Cholangiocarcinoma is a malignant tumor that is found in the bile ducts. It has three main localizations: intrahepatic, extrahepatic (i.e., perihilar, or Klatskin tumors), or extrahepatic. The most common type is extrahepatic, and the least common type is the intrahepatic tumor.
Cholangiocarcinoma arises from epithelial cells lining the biliary tract.
Biliary tract obstruction can occur due to mass effect of cholangiocarcinoma. If not treated, it can lead to life-threatening cholangitis. Signs that indicate obstruction include fatigue, jaundice, pale stools, itching, and dark urine. Infection can be recognized with Charcot's Triad.
The etiology of cholangiocarcinoma is not well understood, but it is thought to be caused by long-standing inflammation, such as that seen in primary sclerosing cholangitis and liver fluke infection. This inflammation induces cellular proliferation and hyperplasia, which leads to malignant transformation.

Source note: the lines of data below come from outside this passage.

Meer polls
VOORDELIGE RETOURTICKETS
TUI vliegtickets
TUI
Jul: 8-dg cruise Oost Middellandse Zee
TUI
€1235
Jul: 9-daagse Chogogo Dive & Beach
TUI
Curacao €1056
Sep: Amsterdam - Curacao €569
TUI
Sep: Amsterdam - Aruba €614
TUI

Liver fluke infections, such as clonorchiasis and opisthorchiasis, have been associated with cholangiocarcinoma. Other infections that can also be linked with cholangiocarcinoma include HIV and H. pylori.
One-third of patients with cholangiocarcinoma can present with weight loss.

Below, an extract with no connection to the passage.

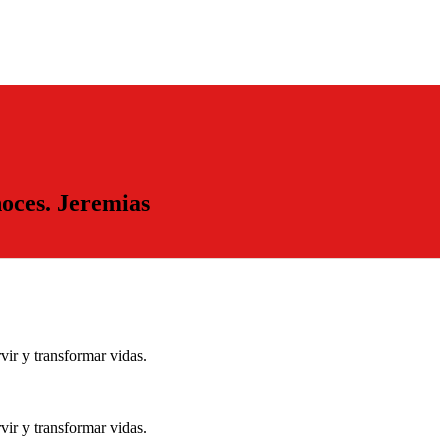
noces.
Jeremias
ir y transformar vidas.
ir y transformar vidas.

Abdominal pain is commonly seen in the later stages of the disease and is usually characterized by a dull ache on the right upper quadrant.

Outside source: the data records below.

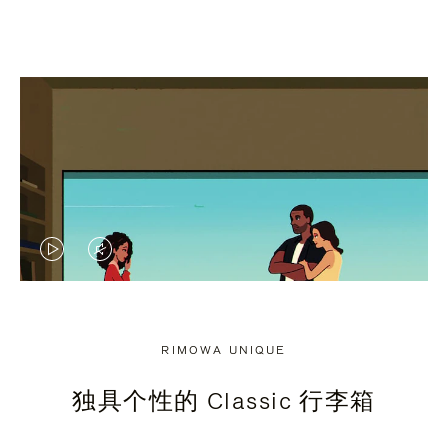
视
视
频
频
未
已
RIMOWA UNIQUE
暂
静
独具个性的 Classic 行李箱
停，
音，
请
请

Fatigue is the most common symptom experienced in the early stages of cholangiocarcinoma.
The most common symptom experienced by patients with late cholangiocarcinoma is jaundice. It occurs due to cholestasis secondary to obstruction.
On histology, cholangiocarcinoma characterized by infiltrating neoplastic glands.
On histology, cholangiocarcinoma is characterized by a desmoplastic stroma. This finding is characterized by an expanded matrix production with the remodeling of connective tissue structures within a tumor, not unlike chronic-active scarring.